**INSTRUCTIONS TO FOLLOW**
Because the entries hold pictures, reproduce only their words, exactly as written.

**DATA**
[Start of Attachment]

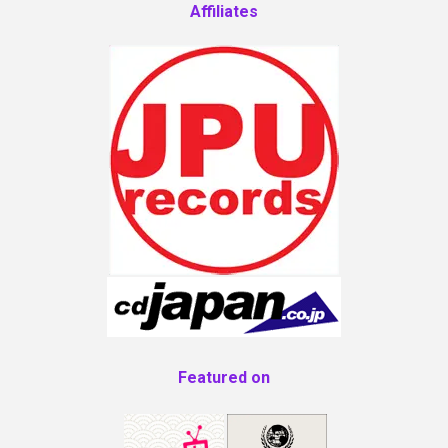
Affiliates
Featured on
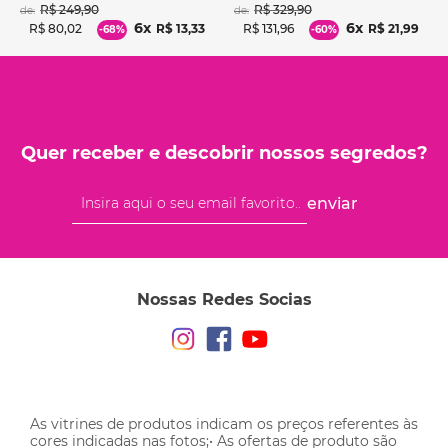
R$
249
,
90
R$
329
,
90
de:
de:
6
6
R$
80
,
02
R$
13
,
33
R$
131
,
96
R$
21
,
99
-
68%
-
60%
Quer receber e descobrir nossos segredos?
enviar
Nossas Redes Socias
As vitrines de produtos indicam os preços referentes às
cores indicadas nas fotos;• As ofertas de produto são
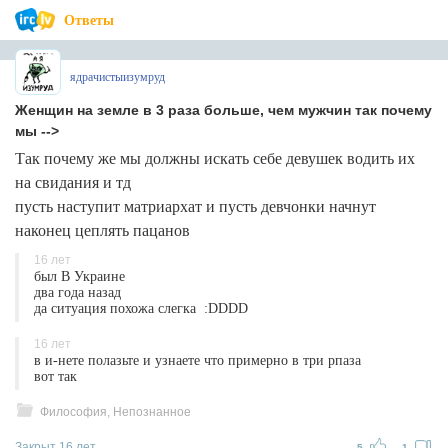
Ответы
ядрачистыизумруд
Женщин на земле в 3 раза больше, чем мужчин так почему
мы -->
Так почему же мы должны искать себе девушек водить их
на свидания и тд
пусть наступит матриархат и пусть девчонки начнут
наконец цеплять пацанов
16 лет
был В Украине
два года назад
да ситуация похожа слегка :DDDD
16 лет
в и-нете полазьте и узнаете что примерно в три рпаза
вот так
Философия, Непознанное
Закрыт 16 лет
5
1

[End of Attachment]

**ANSWER TO THIS EXERCISE**
Affiliates
Featured on
R$
249
,
90
R$
329
,
90
de:
de:
6
6
R$
80
,
02
R$
13
,
33
R$
131
,
96
R$
21
,
99
-
68%
-
60%
Quer receber e descobrir nossos segredos?
enviar
Nossas Redes Socias
As vitrines de produtos indicam os preços referentes às
cores indicadas nas fotos;• As ofertas de produto são
Ответы
ядрачистыизумруд
Женщин на земле в 3 раза больше, чем мужчин так почему
мы -->
Так почему же мы должны искать себе девушек водить их
на свидания и тд
пусть наступит матриархат и пусть девчонки начнут
наконец цеплять пацанов
16 лет
был В Украине
два года назад
да ситуация похожа слегка :DDDD
16 лет
в и-нете полазьте и узнаете что примерно в три рпаза
вот так
Философия, Непознанное
Закрыт 16 лет
5
1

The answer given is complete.